The 2080Ti used an absolutely HUGE chip which made yields low and increased costs dramatically.

It is a bad scenario where everyone loses because they couldn't get the process lower than 12nm in time for their release.
 
@Andrew_WOT

That is not a sponsored video. Take a look at this sheet:
https://docs.google.com/spreadsheets/d/1Ej9mOe5NamLldpfyFfXrqvLMZP-aG2Zi1su7QzPRNJY/edit#gid=0

There are enough Freesync monitors which are not able to support G-Sync at all, or with artifacts like flickering, ghosting, stuttering and so on.

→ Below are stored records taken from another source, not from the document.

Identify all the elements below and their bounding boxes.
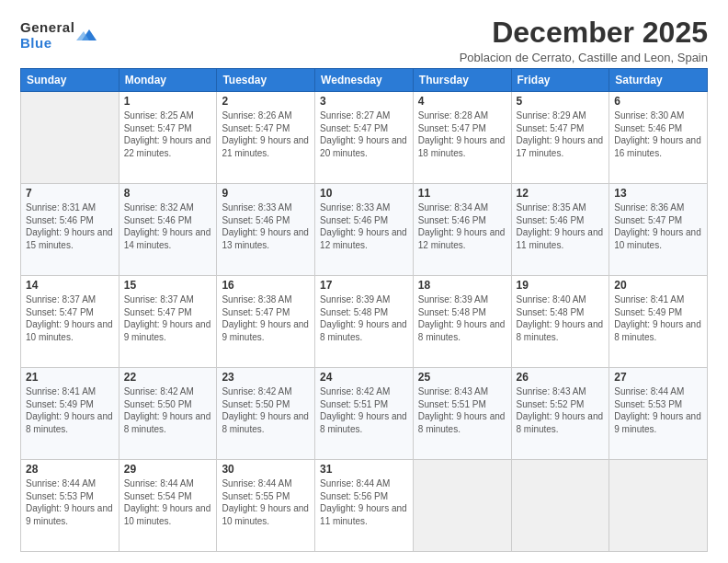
day-number: 15 <box>124 279 212 292</box>
calendar-cell: 31Sunrise: 8:44 AMSunset: 5:56 PMDayligh… <box>315 460 414 552</box>
day-number: 22 <box>124 371 212 384</box>
day-info: Sunrise: 8:41 AMSunset: 5:49 PMDaylight:… <box>26 385 114 435</box>
calendar-cell: 20Sunrise: 8:41 AMSunset: 5:49 PMDayligh… <box>609 276 708 368</box>
day-info: Sunrise: 8:39 AMSunset: 5:48 PMDaylight:… <box>418 293 506 343</box>
day-number: 14 <box>26 279 114 292</box>
logo-icon <box>76 24 97 44</box>
day-number: 23 <box>222 371 310 384</box>
logo-blue: Blue <box>20 36 74 52</box>
calendar-cell: 18Sunrise: 8:39 AMSunset: 5:48 PMDayligh… <box>413 276 511 368</box>
col-sunday: Sunday <box>21 69 119 92</box>
day-number: 13 <box>614 187 702 200</box>
calendar-week-1: 1Sunrise: 8:25 AMSunset: 5:47 PMDaylight… <box>21 92 708 184</box>
calendar-cell: 4Sunrise: 8:28 AMSunset: 5:47 PMDaylight… <box>413 92 511 184</box>
calendar-cell: 23Sunrise: 8:42 AMSunset: 5:50 PMDayligh… <box>217 368 315 460</box>
day-number: 1 <box>124 95 212 108</box>
calendar-cell: 30Sunrise: 8:44 AMSunset: 5:55 PMDayligh… <box>217 460 315 552</box>
calendar-cell: 29Sunrise: 8:44 AMSunset: 5:54 PMDayligh… <box>119 460 217 552</box>
calendar-header-row: Sunday Monday Tuesday Wednesday Thursday… <box>21 69 708 92</box>
calendar-cell: 17Sunrise: 8:39 AMSunset: 5:48 PMDayligh… <box>315 276 414 368</box>
calendar-cell: 24Sunrise: 8:42 AMSunset: 5:51 PMDayligh… <box>315 368 414 460</box>
day-number: 20 <box>614 279 702 292</box>
day-info: Sunrise: 8:41 AMSunset: 5:49 PMDaylight:… <box>614 293 702 343</box>
day-info: Sunrise: 8:26 AMSunset: 5:47 PMDaylight:… <box>222 109 310 159</box>
day-number: 31 <box>320 463 408 476</box>
calendar-cell <box>609 460 708 552</box>
calendar-cell: 13Sunrise: 8:36 AMSunset: 5:47 PMDayligh… <box>609 184 708 276</box>
calendar-cell: 16Sunrise: 8:38 AMSunset: 5:47 PMDayligh… <box>217 276 315 368</box>
day-number: 26 <box>517 371 605 384</box>
day-info: Sunrise: 8:33 AMSunset: 5:46 PMDaylight:… <box>222 201 310 251</box>
calendar-cell: 2Sunrise: 8:26 AMSunset: 5:47 PMDaylight… <box>217 92 315 184</box>
calendar-cell: 3Sunrise: 8:27 AMSunset: 5:47 PMDaylight… <box>315 92 414 184</box>
day-number: 27 <box>614 371 702 384</box>
col-thursday: Thursday <box>413 69 511 92</box>
calendar-week-3: 14Sunrise: 8:37 AMSunset: 5:47 PMDayligh… <box>21 276 708 368</box>
calendar-cell: 7Sunrise: 8:31 AMSunset: 5:46 PMDaylight… <box>21 184 119 276</box>
day-info: Sunrise: 8:30 AMSunset: 5:46 PMDaylight:… <box>614 109 702 159</box>
calendar-cell: 9Sunrise: 8:33 AMSunset: 5:46 PMDaylight… <box>217 184 315 276</box>
calendar-cell: 10Sunrise: 8:33 AMSunset: 5:46 PMDayligh… <box>315 184 414 276</box>
logo-general: General <box>20 20 74 36</box>
day-info: Sunrise: 8:28 AMSunset: 5:47 PMDaylight:… <box>418 109 506 159</box>
calendar-cell: 6Sunrise: 8:30 AMSunset: 5:46 PMDaylight… <box>609 92 708 184</box>
calendar-table: Sunday Monday Tuesday Wednesday Thursday… <box>20 68 708 552</box>
calendar-cell: 21Sunrise: 8:41 AMSunset: 5:49 PMDayligh… <box>21 368 119 460</box>
day-info: Sunrise: 8:25 AMSunset: 5:47 PMDaylight:… <box>124 109 212 159</box>
calendar-week-2: 7Sunrise: 8:31 AMSunset: 5:46 PMDaylight… <box>21 184 708 276</box>
calendar-cell: 11Sunrise: 8:34 AMSunset: 5:46 PMDayligh… <box>413 184 511 276</box>
col-wednesday: Wednesday <box>315 69 414 92</box>
col-friday: Friday <box>511 69 609 92</box>
calendar-week-4: 21Sunrise: 8:41 AMSunset: 5:49 PMDayligh… <box>21 368 708 460</box>
day-number: 29 <box>124 463 212 476</box>
col-monday: Monday <box>119 69 217 92</box>
calendar-cell <box>511 460 609 552</box>
day-number: 4 <box>418 95 506 108</box>
day-number: 3 <box>320 95 408 108</box>
day-info: Sunrise: 8:40 AMSunset: 5:48 PMDaylight:… <box>517 293 605 343</box>
day-info: Sunrise: 8:27 AMSunset: 5:47 PMDaylight:… <box>320 109 408 159</box>
day-info: Sunrise: 8:29 AMSunset: 5:47 PMDaylight:… <box>517 109 605 159</box>
day-number: 24 <box>320 371 408 384</box>
day-info: Sunrise: 8:43 AMSunset: 5:51 PMDaylight:… <box>418 385 506 435</box>
location-subtitle: Poblacion de Cerrato, Castille and Leon,… <box>460 51 708 64</box>
day-info: Sunrise: 8:43 AMSunset: 5:52 PMDaylight:… <box>517 385 605 435</box>
calendar-cell: 15Sunrise: 8:37 AMSunset: 5:47 PMDayligh… <box>119 276 217 368</box>
day-info: Sunrise: 8:36 AMSunset: 5:47 PMDaylight:… <box>614 201 702 251</box>
day-number: 12 <box>517 187 605 200</box>
day-number: 21 <box>26 371 114 384</box>
calendar-cell: 14Sunrise: 8:37 AMSunset: 5:47 PMDayligh… <box>21 276 119 368</box>
day-info: Sunrise: 8:42 AMSunset: 5:51 PMDaylight:… <box>320 385 408 435</box>
day-info: Sunrise: 8:42 AMSunset: 5:50 PMDaylight:… <box>222 385 310 435</box>
title-block: December 2025 Poblacion de Cerrato, Cast… <box>460 17 708 64</box>
day-info: Sunrise: 8:44 AMSunset: 5:55 PMDaylight:… <box>222 477 310 527</box>
day-number: 28 <box>26 463 114 476</box>
day-number: 5 <box>517 95 605 108</box>
day-number: 7 <box>26 187 114 200</box>
day-info: Sunrise: 8:44 AMSunset: 5:53 PMDaylight:… <box>614 385 702 435</box>
calendar-cell: 8Sunrise: 8:32 AMSunset: 5:46 PMDaylight… <box>119 184 217 276</box>
day-info: Sunrise: 8:38 AMSunset: 5:47 PMDaylight:… <box>222 293 310 343</box>
day-info: Sunrise: 8:32 AMSunset: 5:46 PMDaylight:… <box>124 201 212 251</box>
day-number: 2 <box>222 95 310 108</box>
header: General Blue December 2025 Poblacion de … <box>20 17 708 64</box>
calendar-cell: 25Sunrise: 8:43 AMSunset: 5:51 PMDayligh… <box>413 368 511 460</box>
day-number: 25 <box>418 371 506 384</box>
day-info: Sunrise: 8:37 AMSunset: 5:47 PMDaylight:… <box>26 293 114 343</box>
day-info: Sunrise: 8:33 AMSunset: 5:46 PMDaylight:… <box>320 201 408 251</box>
calendar-cell <box>413 460 511 552</box>
calendar-cell: 5Sunrise: 8:29 AMSunset: 5:47 PMDaylight… <box>511 92 609 184</box>
day-info: Sunrise: 8:39 AMSunset: 5:48 PMDaylight:… <box>320 293 408 343</box>
day-number: 18 <box>418 279 506 292</box>
logo: General Blue <box>20 20 97 51</box>
day-number: 6 <box>614 95 702 108</box>
day-number: 11 <box>418 187 506 200</box>
calendar-week-5: 28Sunrise: 8:44 AMSunset: 5:53 PMDayligh… <box>21 460 708 552</box>
calendar-cell: 12Sunrise: 8:35 AMSunset: 5:46 PMDayligh… <box>511 184 609 276</box>
day-number: 17 <box>320 279 408 292</box>
calendar-cell: 26Sunrise: 8:43 AMSunset: 5:52 PMDayligh… <box>511 368 609 460</box>
col-saturday: Saturday <box>609 69 708 92</box>
day-info: Sunrise: 8:37 AMSunset: 5:47 PMDaylight:… <box>124 293 212 343</box>
day-number: 8 <box>124 187 212 200</box>
month-title: December 2025 <box>460 17 708 49</box>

I myself got into this quite a while ago, since I've heard about the Adaptive Sync merge. After that, I decided to get out there and take a look for a few monitors for my triple setup. I also don't own a certified monitor, however, it's sister model is the one with speakers, mine is lacking those. So not a real worry since there won't be a different panel or something like that.

Besides that, the use of a 1000W PSU what you are recommending, what is the real argumentation on that?

Future proof? A good 750W unit will suffice for everything a SIM PC needs.
Overclocking? Overclocked, a 9700K will draw 30-40W during gaming. At stress tests, it's something different, but still.
https://www.tomshardware.com/reviews/intel-core-i7-9700k-9th-gen-cpu,5876-2.html
https://www.techpowerup.com/review/intel-core-i7-9700k/16.html

During that gaming test, the 9700K (OC) with a 1080 Ti will take 380W, whilst a 1080 Ti takes 260-270 alone.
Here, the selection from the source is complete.